Por primera vez, lo contempló como si no fuera dinero —un objeto por sí mismo—, sino dinero: un potencial de mujeres, cartas, alcohol, vagancia… ¡Todo! Por un instante se quedó sin aliento al pensar en todo lo que el mundo podía ofrecerle ahora. Y se dio cuenta de que estaba perdiendo el tiempo: todas aquellas cosas estaban ahí afuera, llamándolo, mientras él se quedaba en la habitación a soñar con ellas. Abrió la maleta, sacó dos puñados de billetes y se los embutió en los bolsillos.

Mientras bajaba la escalera que llevaba a la calle, se detuvo de pronto. Un hotel de aquella clase —o de cualquier otra— no era sin duda el lugar idóneo para dejar más de ciento cincuenta mil dólares sin vigilancia. Había que ser idiota para dejárselo allí y que se lo robaran.

Volvió corriendo a la habitación y, sin detenerse apenas a renovar las precauciones anteriores, se lanzó por la maleta. El dinero seguía allí. Luego se sentó y trató de pensar en la manera de proteger el dinero durante su ausencia. Tenía hambre —llevaba sin comer desde la mañana—, pero no podía dejar el dinero allí. Encontró un papel grueso, metió el dinero en su interior y lo envolvió con fuerza para formar un bulto irreconocible: la colada, quizá.

En la calle, los vendedores de periódicos vociferaban sus extras. Joe compró un periódico, lo plegó con cuidado para que no quedasen a la vista los titulares y fue a un restaurante de la Quinta Avenida. Se sentó en una mesa de un rincón, al fondo, con el paquete en el suelo y los pies encima del paquete. Luego, con una trabajosa pretensión de indiferencia abrió el periódico y leyó sobre el asalto en que, aquel mismo día, se habían robado doscientos cincuenta mil dólares de un automóvil que pertenecía al Fourth National Bank. ¡Doscientos cincuenta mil! Cogió el paquete del suelo con tanta prisa que hasta hizo ruido al golpearse la frente contra la mesa, y se lo puso en el regazo. Luego se sonrojó ante la idea repentina de que pudieran mirarlo, empalideció de puro miedo y soltó un bostezo exagerado. Tras confirmar que ninguno de los demás hombres del restaurante había reparado en su peculiar comportamiento, centró de nuevo la atención en la noticia del robo.
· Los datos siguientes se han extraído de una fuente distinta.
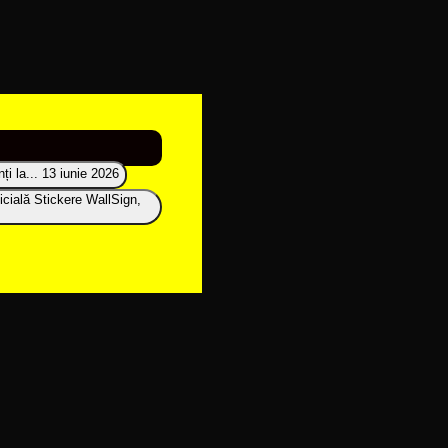
i la...
13 iunie 2026
icială Stickere WallSign,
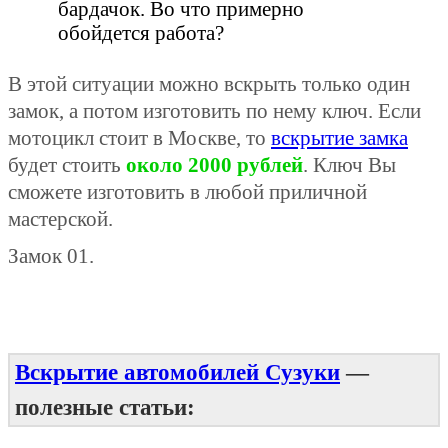
бардачок. Во что примерно
обойдется работа?
В этой ситуации можно вскрыть только один
замок, а потом изготовить по нему ключ. Если
мотоцикл стоит в Москве, то
вскрытие замка
будет стоить
около 2000 рублей
. Ключ Вы
сможете изготовить в любой приличной
мастерской.
Замок 01.
Вскрытие автомобилей Сузуки
—
полезные статьи:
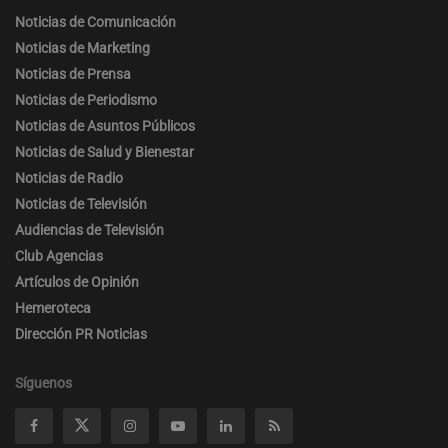
Noticias de Comunicación
Noticias de Marketing
Noticias de Prensa
Noticias de Periodismo
Noticias de Asuntos Públicos
Noticias de Salud y Bienestar
Noticias de Radio
Noticias de Televisión
Audiencias de Televisión
Club Agencias
Artículos de Opinión
Hemeroteca
Dirección PR Noticias
Síguenos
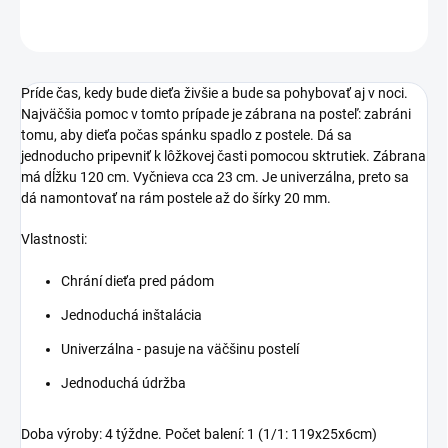
OPÝTAŤ SA
STRÁŽIŤ
Príde čas, kedy bude dieťa živšie a bude sa pohybovať aj v noci.
Najväčšia pomoc v tomto prípade je zábrana na posteľ: zabráni
tomu, aby dieťa počas spánku spadlo z postele. Dá sa
jednoducho pripevniť k lôžkovej časti pomocou sktrutiek. Zábrana
má dĺžku 120 cm. Vyčnieva cca 23 cm. Je univerzálna, preto sa
dá namontovať na rám postele až do šírky 20 mm.
Vlastnosti:
Chrání dieťa pred pádom
Jednoduchá inštalácia
Univerzálna - pasuje na väčšinu postelí
Jednoduchá údržba
Doba výroby: 4 týždne. Počet balení: 1 (1/1: 119x25x6cm)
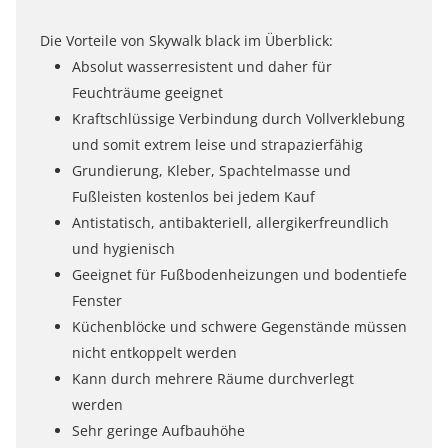
Die Vorteile von Skywalk black im Überblick:
Absolut wasserresistent und daher für
Feuchträume geeignet
Kraftschlüssige Verbindung durch Vollverklebung
und somit extrem leise und strapazierfähig
Grundierung, Kleber, Spachtelmasse und
Fußleisten kostenlos bei jedem Kauf
Antistatisch, antibakteriell, allergikerfreundlich
und hygienisch
Geeignet für Fußbodenheizungen und bodentiefe
Fenster
Küchenblöcke und schwere Gegenstände müssen
nicht entkoppelt werden
Kann durch mehrere Räume durchverlegt
werden
Sehr geringe Aufbauhöhe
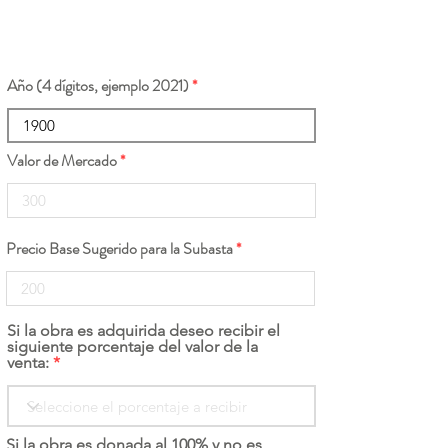
Año (4 dígitos, ejemplo 2021)
Valor de Mercado
Precio Base Sugerido para la Subasta
Si la obra es adquirida deseo recibir el
siguiente porcentaje del valor de la
venta:
Si la obra es donada al 100% y no es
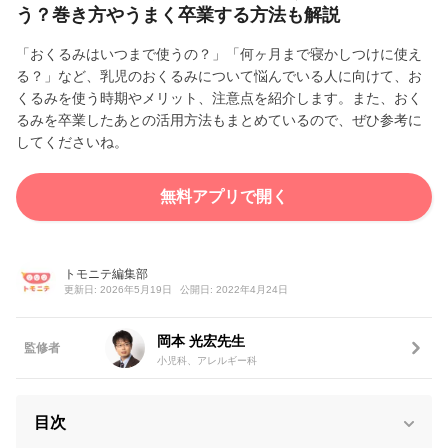
う？巻き方やうまく卒業する方法も解説
「おくるみはいつまで使うの？」「何ヶ月まで寝かしつけに使え
る？」など、乳児のおくるみについて悩んでいる人に向けて、お
くるみを使う時期やメリット、注意点を紹介します。また、おく
るみを卒業したあとの活用方法もまとめているので、ぜひ参考に
してくださいね。
無料アプリで開く
トモニテ編集部
更新日: 2026年5月19日
公開日: 2022年4月24日
岡本 光宏先生
監修者
小児科、アレルギー科
目次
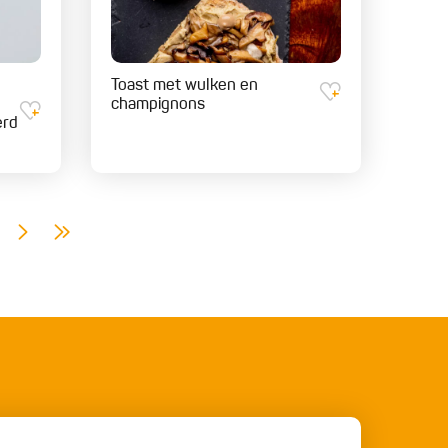
Toast met wulken en
champignons
erd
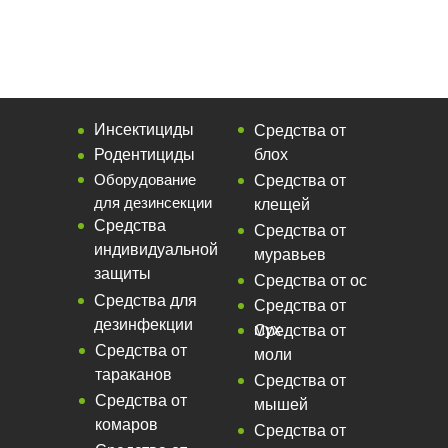
Инсектициды
Средства от
Родентициды
блох
Оборудование
Средства от
для дезинсекции
клещей
Средства
Средства от
индивидуальной
муравьев
защиты
Средства от ос
Средства для
Средства от
дезинфекции
мух
Средства от
Средства от
моли
тараканов
Средства от
Средства от
мышей
комаров
Средства от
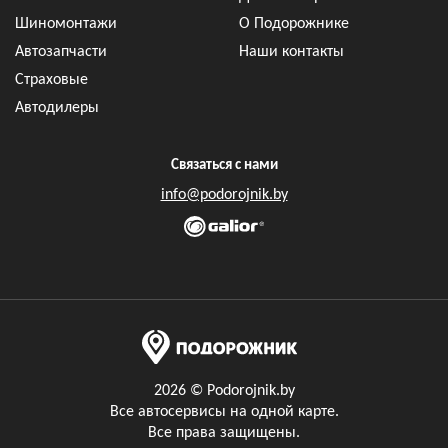
Шиномонтажи
О Подорожнике
Автозапчасти
Наши контакты
Страховые
Автодилеры
Связаться с нами
info@podorojnik.by
2026 © Podorojnik.by
Все автосервисы на одной карте.
Все права защищены.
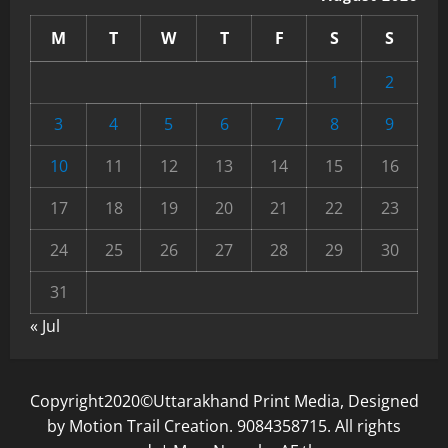
M
T
W
T
F
S
S
1
2
3
4
5
6
7
8
9
10
11
12
13
14
15
16
17
18
19
20
21
22
23
24
25
26
27
28
29
30
31
« Jul
Copyright2020©Uttarakhand Print Media, Designed
by Motion Trail Creation. 9084358715. All rights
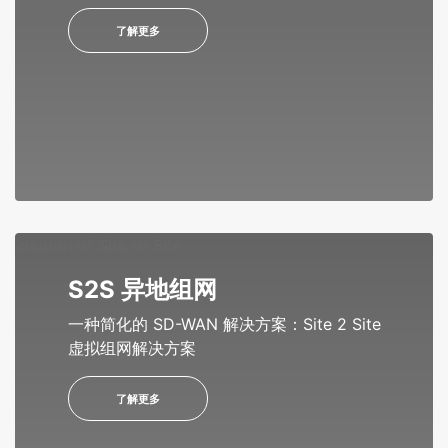
了解更多
S2S 异地组网
一种简化的 SD-WAN 解决方案：Site 2 Site
虚拟组网解决方案
了解更多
Habían detenido a cinco de los bandidos en el acto, según el periódico, dos de ellos con heridas graves. Los asaltantes, que, siempre según la prensa, tenían que haber obtenido de algún amigo desde el interior la información sobre el traslado de aquella cantidad excepcional, habían echado a perder el ataque al detener su automóvil demasiado lejos del de la víctima para que la retirada fuera eficaz. De todos modos, el sexto bandido había logrado huir con el dinero. Tal como cabía esperar, todos los bandidos negaban que hubiera un sexto miembro, pero la desaparición del dinero demostraba su existencia de modo indiscutible.

Desde el restaurante, Joe se fue a un salón de la calle Howard, compró dos botellas de licor blanco y se las llevó a la habitación. Había decidido que tendría que pasar aquella noche encerrado: no podía ir por allí con doscientos cincuenta mil dólares bajo el brazo. ¿Y si el papel tenía alguna brecha y de repente se abría por la presión del interior? ¿O si se le caía el paquete? ¿Y si alguien chocaba con fuerza con él?

Anduvo nervioso de un lado a otro de la habitación durante horas, sopesando su problema con toda la concentración que su mente apagada era capaz de brindarle. Abrió una de las botellas que había comprado, pero la dejó a un lado sin probarla: no podía arriesgarse a beber hasta que tuviera el dinero a salvo. Se trataba de una responsabilidad demasiado grande para mezclarla con alcohol. Las mujeres, las cartas y otras tentaciones no le preocupaban ahora: ya habría tiempo cuando el dinero estuviese a buen recaudo. No podía dejarlo en la habitación y no podía llevarlo a ningún sitio conocido. O, para el caso, a ningún sitio.